The car was towed to an impound lot. When the owner of the lot noticed the strong smell, he called the police, who “opened the Tesla’s front storage compartment and observed a black cadaver bag covered in insects.”

The memo describes some of the evidence collected by investigators, including surveillance video showing Burke was the last person to drive his Tesla, “photographs depicting the victim naked, as well as while she was engaged with defendant in sexual activity when she was 13,” and “DNA evidence developed from blood stains collected from defendant’s garage, which match the victim’s genetic profile.” The medical examiner also found “small blue plastic fragments” in Hernandez’s remains, believed to be tiny pieces of the inflatable pool.

At a hearing on Wednesday, Burke’s attorney Blair Berk pleaded with a Superior Court judge to keep the 9-page memo under seal.

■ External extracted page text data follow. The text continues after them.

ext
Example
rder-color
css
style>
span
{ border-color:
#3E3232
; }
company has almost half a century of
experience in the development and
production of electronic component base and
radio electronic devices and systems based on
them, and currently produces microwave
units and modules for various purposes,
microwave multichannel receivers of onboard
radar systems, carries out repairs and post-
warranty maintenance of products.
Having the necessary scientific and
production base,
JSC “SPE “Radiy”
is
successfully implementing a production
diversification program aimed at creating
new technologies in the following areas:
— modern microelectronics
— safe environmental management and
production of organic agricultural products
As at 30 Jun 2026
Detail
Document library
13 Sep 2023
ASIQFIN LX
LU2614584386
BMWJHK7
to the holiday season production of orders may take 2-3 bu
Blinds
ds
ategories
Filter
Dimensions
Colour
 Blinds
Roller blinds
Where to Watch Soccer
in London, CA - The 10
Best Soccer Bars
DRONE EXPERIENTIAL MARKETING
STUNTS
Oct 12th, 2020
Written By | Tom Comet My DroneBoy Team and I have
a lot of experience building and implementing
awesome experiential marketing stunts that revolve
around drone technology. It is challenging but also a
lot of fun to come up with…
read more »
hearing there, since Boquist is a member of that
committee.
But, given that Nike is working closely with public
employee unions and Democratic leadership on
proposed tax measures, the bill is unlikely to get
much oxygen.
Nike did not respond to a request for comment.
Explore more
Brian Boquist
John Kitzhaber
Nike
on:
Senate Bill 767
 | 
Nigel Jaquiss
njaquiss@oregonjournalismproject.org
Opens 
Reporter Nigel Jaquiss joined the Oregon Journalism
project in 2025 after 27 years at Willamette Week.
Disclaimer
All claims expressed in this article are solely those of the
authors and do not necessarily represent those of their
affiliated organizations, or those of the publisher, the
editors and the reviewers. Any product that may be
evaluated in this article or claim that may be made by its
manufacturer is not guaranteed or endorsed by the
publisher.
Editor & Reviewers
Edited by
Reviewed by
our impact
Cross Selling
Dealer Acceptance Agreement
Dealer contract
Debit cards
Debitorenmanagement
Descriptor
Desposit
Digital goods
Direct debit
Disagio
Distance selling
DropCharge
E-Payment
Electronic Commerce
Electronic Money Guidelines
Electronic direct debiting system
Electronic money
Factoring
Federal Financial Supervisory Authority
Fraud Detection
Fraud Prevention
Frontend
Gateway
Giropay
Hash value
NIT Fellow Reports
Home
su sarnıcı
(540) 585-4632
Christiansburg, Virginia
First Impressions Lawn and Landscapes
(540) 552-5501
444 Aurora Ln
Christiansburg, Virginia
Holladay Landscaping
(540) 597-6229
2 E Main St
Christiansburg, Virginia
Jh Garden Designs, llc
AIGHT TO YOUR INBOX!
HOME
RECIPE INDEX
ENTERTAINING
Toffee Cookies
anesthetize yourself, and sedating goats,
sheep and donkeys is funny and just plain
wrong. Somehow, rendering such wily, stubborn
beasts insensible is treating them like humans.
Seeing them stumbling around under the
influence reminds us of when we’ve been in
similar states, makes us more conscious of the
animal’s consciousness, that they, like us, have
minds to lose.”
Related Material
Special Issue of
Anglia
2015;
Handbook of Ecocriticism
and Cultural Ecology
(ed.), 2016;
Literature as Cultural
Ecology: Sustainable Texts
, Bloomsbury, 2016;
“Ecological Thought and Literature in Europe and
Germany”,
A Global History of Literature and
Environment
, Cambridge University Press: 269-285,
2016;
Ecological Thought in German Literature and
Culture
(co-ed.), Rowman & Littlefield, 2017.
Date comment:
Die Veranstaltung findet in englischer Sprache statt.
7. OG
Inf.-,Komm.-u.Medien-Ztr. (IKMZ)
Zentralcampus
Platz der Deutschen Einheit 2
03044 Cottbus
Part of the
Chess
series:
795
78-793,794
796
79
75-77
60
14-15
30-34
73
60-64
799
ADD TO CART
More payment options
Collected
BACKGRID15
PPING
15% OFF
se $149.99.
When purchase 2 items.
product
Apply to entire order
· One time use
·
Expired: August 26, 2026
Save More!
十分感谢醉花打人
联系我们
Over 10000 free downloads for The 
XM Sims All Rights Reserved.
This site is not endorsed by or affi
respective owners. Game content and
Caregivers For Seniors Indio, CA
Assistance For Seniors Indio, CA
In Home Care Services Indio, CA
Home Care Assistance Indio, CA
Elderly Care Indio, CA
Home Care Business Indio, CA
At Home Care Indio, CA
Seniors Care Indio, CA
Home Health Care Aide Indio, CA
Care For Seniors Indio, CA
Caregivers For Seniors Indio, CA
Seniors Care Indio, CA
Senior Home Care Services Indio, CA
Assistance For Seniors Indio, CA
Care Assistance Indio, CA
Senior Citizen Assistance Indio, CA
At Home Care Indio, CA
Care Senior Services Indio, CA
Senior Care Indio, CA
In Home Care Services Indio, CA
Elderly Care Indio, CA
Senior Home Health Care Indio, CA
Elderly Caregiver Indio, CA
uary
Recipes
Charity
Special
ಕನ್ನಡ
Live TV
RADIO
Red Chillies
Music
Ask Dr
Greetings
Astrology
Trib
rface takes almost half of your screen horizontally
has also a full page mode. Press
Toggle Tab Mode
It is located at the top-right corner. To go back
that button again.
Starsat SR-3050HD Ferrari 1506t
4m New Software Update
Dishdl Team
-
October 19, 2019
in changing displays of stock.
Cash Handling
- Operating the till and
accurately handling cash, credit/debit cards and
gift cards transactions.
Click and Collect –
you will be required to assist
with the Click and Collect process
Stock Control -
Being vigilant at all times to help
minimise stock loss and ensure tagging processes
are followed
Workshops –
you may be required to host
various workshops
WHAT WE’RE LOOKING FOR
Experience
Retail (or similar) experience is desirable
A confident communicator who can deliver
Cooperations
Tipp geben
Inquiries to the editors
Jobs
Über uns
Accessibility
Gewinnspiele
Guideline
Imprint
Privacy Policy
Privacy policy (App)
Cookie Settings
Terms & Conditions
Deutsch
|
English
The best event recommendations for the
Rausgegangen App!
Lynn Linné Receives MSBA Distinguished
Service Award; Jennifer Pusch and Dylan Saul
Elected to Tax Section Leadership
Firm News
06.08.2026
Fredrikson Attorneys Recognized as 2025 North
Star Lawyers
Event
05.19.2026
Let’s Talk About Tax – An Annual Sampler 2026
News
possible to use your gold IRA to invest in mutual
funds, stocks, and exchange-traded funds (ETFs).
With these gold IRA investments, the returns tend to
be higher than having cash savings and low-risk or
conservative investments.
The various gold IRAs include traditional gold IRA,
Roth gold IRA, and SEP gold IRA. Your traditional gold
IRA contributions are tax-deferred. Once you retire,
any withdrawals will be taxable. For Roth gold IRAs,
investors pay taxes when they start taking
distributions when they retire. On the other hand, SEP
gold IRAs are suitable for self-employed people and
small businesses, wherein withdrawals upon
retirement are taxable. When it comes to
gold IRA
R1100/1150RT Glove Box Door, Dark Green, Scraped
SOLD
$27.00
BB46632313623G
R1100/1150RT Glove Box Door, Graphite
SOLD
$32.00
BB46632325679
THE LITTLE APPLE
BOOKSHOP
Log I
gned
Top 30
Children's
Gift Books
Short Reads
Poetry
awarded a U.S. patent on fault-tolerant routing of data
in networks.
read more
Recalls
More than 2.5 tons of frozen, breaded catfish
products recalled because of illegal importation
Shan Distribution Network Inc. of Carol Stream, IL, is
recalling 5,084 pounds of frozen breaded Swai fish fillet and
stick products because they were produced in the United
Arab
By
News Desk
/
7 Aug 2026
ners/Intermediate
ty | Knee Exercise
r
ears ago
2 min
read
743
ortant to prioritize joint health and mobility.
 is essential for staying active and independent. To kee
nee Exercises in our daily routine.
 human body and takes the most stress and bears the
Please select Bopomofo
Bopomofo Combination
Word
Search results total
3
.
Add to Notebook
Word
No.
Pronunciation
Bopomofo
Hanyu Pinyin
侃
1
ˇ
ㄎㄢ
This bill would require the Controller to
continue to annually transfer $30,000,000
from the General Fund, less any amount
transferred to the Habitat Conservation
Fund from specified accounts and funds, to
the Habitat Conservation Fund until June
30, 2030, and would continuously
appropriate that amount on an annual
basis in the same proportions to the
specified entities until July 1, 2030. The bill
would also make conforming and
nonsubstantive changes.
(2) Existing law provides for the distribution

“The prosecution has appeared to have filed a very unusual pre-preliminary hearing brief that appears to be a very one-sided view of what’s anticipated to be the evidence in this case,” Berk said.“We have a very real concern about the jury pool at a future trial being tainted.”

Los Angeles County Superior Court Judge Charlaine Olmedo was unimpressed with the request.

“This media attention is no different than the court has seen in other cases,” Olmedo said. “Any publicity concerns, the defense can address with potential jurors.”

The brief was released to the media less than an hour later.

Burke’s preliminary hearing had been scheduled for Friday. It’s now been moved to May 26.